> _The task_: Give back the entries exactly, ending with the "मुहानहरूमा वा नजिकै" line.

> _Records for the exercise_:
════════════════

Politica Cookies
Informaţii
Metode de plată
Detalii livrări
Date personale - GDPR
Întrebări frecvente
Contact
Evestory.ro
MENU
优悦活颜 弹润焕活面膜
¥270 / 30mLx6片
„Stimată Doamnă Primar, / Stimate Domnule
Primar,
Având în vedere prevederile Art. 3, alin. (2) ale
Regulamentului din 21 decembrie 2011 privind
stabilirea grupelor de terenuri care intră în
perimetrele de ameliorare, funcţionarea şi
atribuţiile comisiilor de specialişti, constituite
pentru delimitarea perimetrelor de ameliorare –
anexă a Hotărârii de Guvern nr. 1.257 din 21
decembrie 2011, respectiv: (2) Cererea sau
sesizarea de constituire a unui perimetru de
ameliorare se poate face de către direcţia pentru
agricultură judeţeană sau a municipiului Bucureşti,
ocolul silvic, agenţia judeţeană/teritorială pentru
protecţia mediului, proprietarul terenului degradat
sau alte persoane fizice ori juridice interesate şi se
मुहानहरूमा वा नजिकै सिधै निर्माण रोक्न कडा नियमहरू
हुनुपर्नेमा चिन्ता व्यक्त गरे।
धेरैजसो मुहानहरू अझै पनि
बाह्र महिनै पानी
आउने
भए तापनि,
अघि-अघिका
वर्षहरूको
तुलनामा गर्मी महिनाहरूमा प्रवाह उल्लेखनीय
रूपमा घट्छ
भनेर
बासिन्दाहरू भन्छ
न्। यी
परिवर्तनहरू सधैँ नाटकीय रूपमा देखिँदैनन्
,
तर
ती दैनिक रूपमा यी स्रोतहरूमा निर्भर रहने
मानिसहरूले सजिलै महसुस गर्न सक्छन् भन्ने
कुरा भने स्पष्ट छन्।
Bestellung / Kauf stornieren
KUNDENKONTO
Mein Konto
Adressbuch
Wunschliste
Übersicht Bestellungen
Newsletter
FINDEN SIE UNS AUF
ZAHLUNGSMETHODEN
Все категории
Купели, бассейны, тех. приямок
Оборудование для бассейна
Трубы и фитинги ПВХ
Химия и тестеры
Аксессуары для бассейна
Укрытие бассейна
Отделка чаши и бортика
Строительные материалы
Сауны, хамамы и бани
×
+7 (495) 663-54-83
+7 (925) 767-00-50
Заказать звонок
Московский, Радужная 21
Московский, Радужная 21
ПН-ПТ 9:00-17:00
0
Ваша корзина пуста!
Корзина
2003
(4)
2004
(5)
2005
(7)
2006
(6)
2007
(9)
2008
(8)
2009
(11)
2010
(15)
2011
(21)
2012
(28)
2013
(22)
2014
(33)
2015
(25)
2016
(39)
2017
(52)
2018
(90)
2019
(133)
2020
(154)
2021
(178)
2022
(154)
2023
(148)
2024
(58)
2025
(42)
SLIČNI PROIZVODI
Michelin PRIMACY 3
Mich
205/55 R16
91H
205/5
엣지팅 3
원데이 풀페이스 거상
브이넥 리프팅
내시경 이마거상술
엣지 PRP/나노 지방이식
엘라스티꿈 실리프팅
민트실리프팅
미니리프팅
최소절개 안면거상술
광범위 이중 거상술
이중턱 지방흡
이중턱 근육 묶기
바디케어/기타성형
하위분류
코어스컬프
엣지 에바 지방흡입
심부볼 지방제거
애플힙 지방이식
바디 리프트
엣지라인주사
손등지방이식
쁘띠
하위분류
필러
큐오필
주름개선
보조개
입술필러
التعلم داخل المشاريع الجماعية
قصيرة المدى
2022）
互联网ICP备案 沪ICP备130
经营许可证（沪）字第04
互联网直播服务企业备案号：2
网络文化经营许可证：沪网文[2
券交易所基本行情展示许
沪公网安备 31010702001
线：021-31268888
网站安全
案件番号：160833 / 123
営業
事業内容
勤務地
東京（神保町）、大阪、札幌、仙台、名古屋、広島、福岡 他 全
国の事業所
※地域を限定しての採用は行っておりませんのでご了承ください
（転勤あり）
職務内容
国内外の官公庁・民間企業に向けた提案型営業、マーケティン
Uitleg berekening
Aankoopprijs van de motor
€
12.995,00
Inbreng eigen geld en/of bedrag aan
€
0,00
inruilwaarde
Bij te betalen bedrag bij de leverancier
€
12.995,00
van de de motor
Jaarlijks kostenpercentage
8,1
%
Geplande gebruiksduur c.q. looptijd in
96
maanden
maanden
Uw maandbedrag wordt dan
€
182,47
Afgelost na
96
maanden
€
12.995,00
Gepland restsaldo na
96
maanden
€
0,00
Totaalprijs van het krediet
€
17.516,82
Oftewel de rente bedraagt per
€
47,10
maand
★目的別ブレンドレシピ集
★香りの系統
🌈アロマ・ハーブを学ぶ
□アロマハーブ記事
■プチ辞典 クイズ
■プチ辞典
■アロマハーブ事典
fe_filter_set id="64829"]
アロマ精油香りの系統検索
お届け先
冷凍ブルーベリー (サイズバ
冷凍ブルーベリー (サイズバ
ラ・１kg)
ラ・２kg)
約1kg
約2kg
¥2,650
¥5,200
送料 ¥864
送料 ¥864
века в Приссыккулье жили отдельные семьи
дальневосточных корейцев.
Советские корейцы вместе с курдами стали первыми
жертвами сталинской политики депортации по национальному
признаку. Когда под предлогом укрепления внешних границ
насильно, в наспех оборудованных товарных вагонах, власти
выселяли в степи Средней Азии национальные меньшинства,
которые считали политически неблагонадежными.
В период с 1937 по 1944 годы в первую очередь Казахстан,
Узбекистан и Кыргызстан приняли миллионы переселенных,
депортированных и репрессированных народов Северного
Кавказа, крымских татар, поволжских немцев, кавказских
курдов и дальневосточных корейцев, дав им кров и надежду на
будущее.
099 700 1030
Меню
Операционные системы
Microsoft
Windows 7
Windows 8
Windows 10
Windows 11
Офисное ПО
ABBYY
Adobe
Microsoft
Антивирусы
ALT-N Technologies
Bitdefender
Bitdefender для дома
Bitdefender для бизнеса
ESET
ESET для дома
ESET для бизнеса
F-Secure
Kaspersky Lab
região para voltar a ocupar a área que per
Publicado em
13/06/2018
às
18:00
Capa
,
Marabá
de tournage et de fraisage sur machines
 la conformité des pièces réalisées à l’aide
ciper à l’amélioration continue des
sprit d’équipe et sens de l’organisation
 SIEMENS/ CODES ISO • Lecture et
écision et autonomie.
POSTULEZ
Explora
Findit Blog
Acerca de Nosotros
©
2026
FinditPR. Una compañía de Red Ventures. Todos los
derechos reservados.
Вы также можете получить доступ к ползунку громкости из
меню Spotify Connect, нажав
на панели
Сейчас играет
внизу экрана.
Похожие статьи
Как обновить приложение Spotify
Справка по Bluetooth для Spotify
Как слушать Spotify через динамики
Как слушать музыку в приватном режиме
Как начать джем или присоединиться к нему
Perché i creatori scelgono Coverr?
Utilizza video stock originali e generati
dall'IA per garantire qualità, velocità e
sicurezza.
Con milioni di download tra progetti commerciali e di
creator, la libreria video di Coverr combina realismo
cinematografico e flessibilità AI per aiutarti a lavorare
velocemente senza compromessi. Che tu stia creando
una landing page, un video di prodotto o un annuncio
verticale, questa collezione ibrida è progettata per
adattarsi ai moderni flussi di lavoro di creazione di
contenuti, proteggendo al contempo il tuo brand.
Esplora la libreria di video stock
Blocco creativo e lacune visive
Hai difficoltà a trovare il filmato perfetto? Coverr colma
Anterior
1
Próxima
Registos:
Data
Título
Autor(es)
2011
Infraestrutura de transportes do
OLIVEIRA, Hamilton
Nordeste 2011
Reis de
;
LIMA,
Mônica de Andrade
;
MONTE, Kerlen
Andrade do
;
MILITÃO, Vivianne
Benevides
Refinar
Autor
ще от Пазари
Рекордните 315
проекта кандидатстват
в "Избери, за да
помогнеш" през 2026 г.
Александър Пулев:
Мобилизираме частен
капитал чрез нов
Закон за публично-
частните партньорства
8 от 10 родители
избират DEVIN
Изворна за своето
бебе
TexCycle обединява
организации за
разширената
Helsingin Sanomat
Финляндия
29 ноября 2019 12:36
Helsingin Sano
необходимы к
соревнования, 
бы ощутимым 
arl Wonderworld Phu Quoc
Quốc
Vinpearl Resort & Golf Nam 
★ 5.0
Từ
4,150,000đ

════════════════

> _Answer space_:
Politica Cookies
Informaţii
Metode de plată
Detalii livrări
Date personale - GDPR
Întrebări frecvente
Contact
Evestory.ro
MENU
优悦活颜 弹润焕活面膜
¥270 / 30mLx6片
„Stimată Doamnă Primar, / Stimate Domnule
Primar,
Având în vedere prevederile Art. 3, alin. (2) ale
Regulamentului din 21 decembrie 2011 privind
stabilirea grupelor de terenuri care intră în
perimetrele de ameliorare, funcţionarea şi
atribuţiile comisiilor de specialişti, constituite
pentru delimitarea perimetrelor de ameliorare –
anexă a Hotărârii de Guvern nr. 1.257 din 21
decembrie 2011, respectiv: (2) Cererea sau
sesizarea de constituire a unui perimetru de
ameliorare se poate face de către direcţia pentru
agricultură judeţeană sau a municipiului Bucureşti,
ocolul silvic, agenţia judeţeană/teritorială pentru
protecţia mediului, proprietarul terenului degradat
sau alte persoane fizice ori juridice interesate şi se
मुहानहरूमा वा नजिकै सिधै निर्माण रोक्न कडा नियमहरू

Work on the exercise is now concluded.